We invite paper proposals from scholars working on ‘debt’ within (and
beyond) the disciplines of history, anthropology and other social sciences.
Questions to be tackled include, but are not restricted to:
- ‘How did we come to see all morality as debt?’ Which people and what ranges
of experience have been made to disappear from accounts of ‘the economy’ in
mainstream economics, history and social science? How does this distort our
view of the past and present and limit our imaginations about future
possibilities?
- How do social and religious movements emerge and transform in response to
issues of debt, exploitation and monetary circulation? What are the historical
successes of such movements in addressing ‘the social dislocations introduced
by debt’?
- Are the logics of the market and the state mirror-images of each other? What
is the relationship between free markets and capitalism, historically and in
the current period?
- How should we define capitalism? Can it be analytically separated from its
history of colonial violence?
- How should we understand the period inaugurated by the floating of the dollar
in 1971? How far can it be compared to previous ‘cycles of history’? What is
distinctively new about the times we are living in?
- Why is gendered violence so central to the history of debt? Did, as Graeber
argues, ‘patriarchy’ emerge as a revolt against city-based empires? How have
states incorporated and provoked new forms of gendered resistance?
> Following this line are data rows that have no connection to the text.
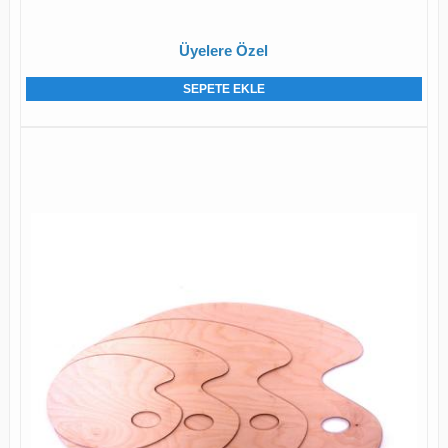
Üyelere Özel
SEPETE EKLE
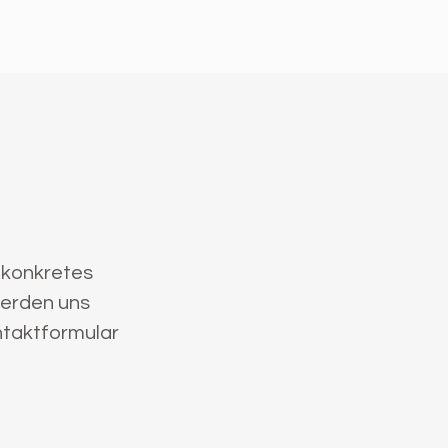
 konkretes
werden uns
ntaktformular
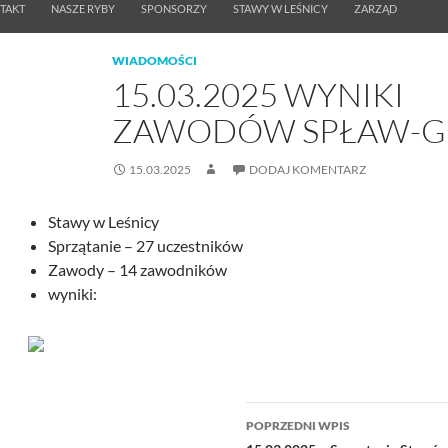
TAKT
NASZE RYBY
SPONSORZY
STAWY W LEŚNICY
ZARZĄD
WIADOMOŚCI
15.03.2025 WYNIKI
ZAWODÓW SPŁAW-G
15.03.2025
DODAJ KOMENTARZ
Stawy w Leśnicy
Sprzątanie – 27 uczestników
Zawody – 14 zawodników
wyniki:
Nawigacja
POPRZEDNI WPIS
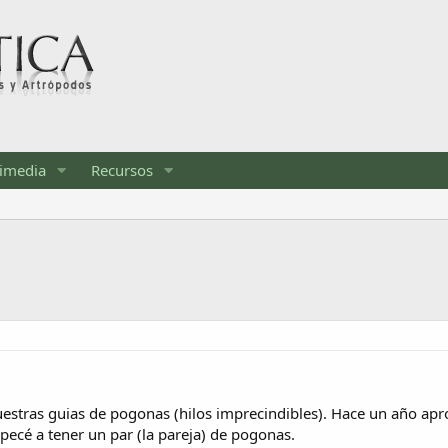
imedia
Recursos
 vuestras guias de pogonas (hilos imprecindibles). Hace un año 
pecé a tener un par (la pareja) de pogonas.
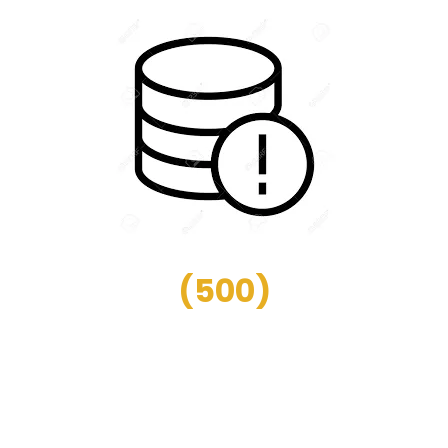
(
500
)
- How helpful is the model of the ‘military-slavery-coinage complex’ for
analysing Eurasian societies of the ‘Axial Age’, ca. 600 BCE – ca. 600 CE? How
far can similar dynamics be discerned in other periods or regions?
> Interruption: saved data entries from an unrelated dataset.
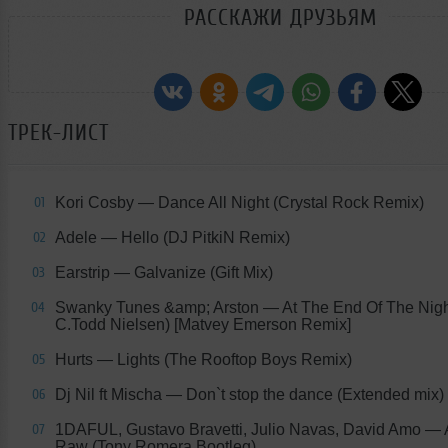
РАССКАЖИ ДРУЗЬЯМ
ТРЕК-ЛИСТ
Kori Cosby
— Dance All Night (Crystal Rock Remix)
01
Adele
— Hello (DJ PitkiN Remix)
02
Earstrip
— Galvanize (Gift Mix)
03
Swanky Tunes &amp; Arston
— At The End Of The Night 
04
C.Todd Nielsen) [Matvey Emerson Remix]
Hurts
— Lights (The Rooftop Boys Remix)
05
Dj Nil ft Mischa
— Don`t stop the dance (Extended mix)
06
1DAFUL, Gustavo Bravetti, Julio Navas, David Amo
— A
07
Raw (Tony Romera Bootleg)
- What can be established about the role of debt in the Americas, and whether
the cycles or mechanisms described in Eurasia were paralleled in pre-Columbian
societies as well?
- The financial apparatus of capitalism, while unique to capitalism,
nonetheless emerged before wage-labour was in any way widespread, and certainly
before the industrial revolution. What does this tell us about the relation of
‘infrastructure’ and ‘superstructure’ or indeed the relevance of those very
terms?
- How successful are Graeber’s cycles of debt as historical periodization? What
do the outliers tell us? How do Graeber’s cycles compare with other schemas,
such as Marx’s ‘epochs of production’? Do Marxist accounts of the relationships
between production, consumption, distribution and exchange in different
historical epochs need to be revised?
For this conference, we have adopted a format inspired by the set-up of the
symposium ‘Dislocating Masculinities Revisited’, organised by the
anthropologists Andrea Cornwall, Frank Karioris and Nancy Lindisfarne in 2014.
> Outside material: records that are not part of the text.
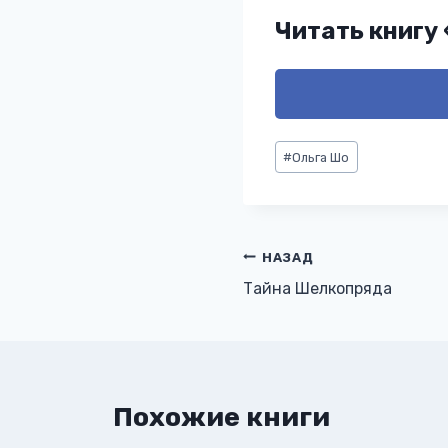
Читать книгу
Метки
#
Ольга Шо
записи:
Навигация
НАЗАД
Тайна Шелкопряда
по
записям
Похожие книги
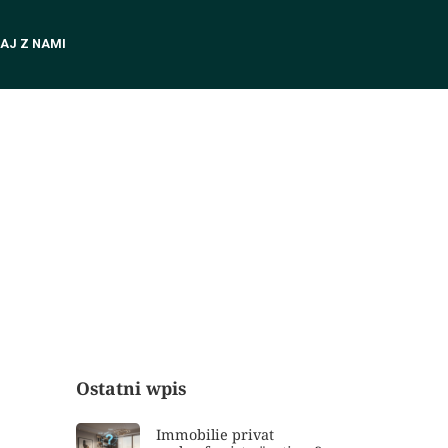
AJ Z NAMI
Ostatni wpis
Immobilie privat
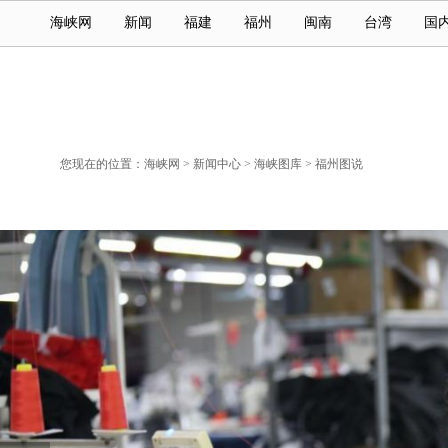
海峡网
新闻
福建
福州
闽南
台湾
国
您现在的位置：
海峡网
>
新闻中心
>
海峡图库
>
福州图说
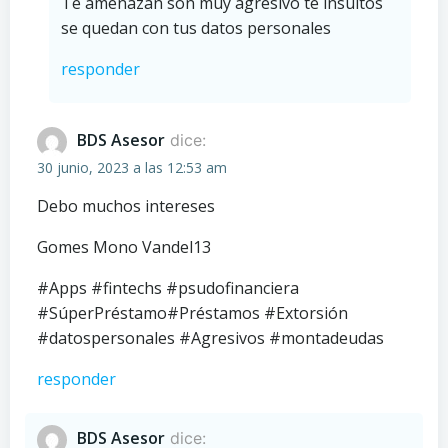
Te amenazan son muy agresivo te insultos
se quedan con tus datos personales
responder
BDS Asesor
dice:
30 junio, 2023 a las 12:53 am
Debo muchos intereses
Gomes Mono Vandel13
#Apps #fintechs #psudofinanciera
#SúperPréstamo#Préstamos #Extorsión
#datospersonales #Agresivos #montadeudas
responder
BDS Asesor
dice:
The main idea is to make the conference simultaneously less hierarchical, more
productive and, well, more fun.
We will ask our delegates to submit papers (max. 3000 words) that can be
circulated in advance. At the conference itself, we will forego the standard
20-minute presentations. Instead, our discussions will be structured through
non-hierarchical groups. Each participant will be a member of two groups: one
organised on the basis of chronological expertise to encourage specialist
discussions on particular periods and conjunctures, the other bringing together
colleagues at different stages of their careers and representing different
disciplines to stimulate general comparative exchanges. Discussions in the
groups will be structured around conceptual and thematic questions arising from
the pre-circulated papers, not the papers themselves.
In addition to these discussions, we will have several plenary sessions in
the format of the pre-arranged debates on a set of key problems for the history
and theory of debt. These debates will aim at both synthesising the group-based
discussions and formulating new questions. There will also be a keynote lecture
by David Graeber (LSE).
To submit a paper proposal, please, send it to debt5000conference@gmail.com. The deadline for proposal submissions is 1 November, 2017. Paper proposals should include a title, an abstract of max. 500 words, and a brief biography. The deadline for selected papers will be 1 May 2018.
We will ask our delegates to contribute a moderate fee (£30) towards the organisational costs of the conference.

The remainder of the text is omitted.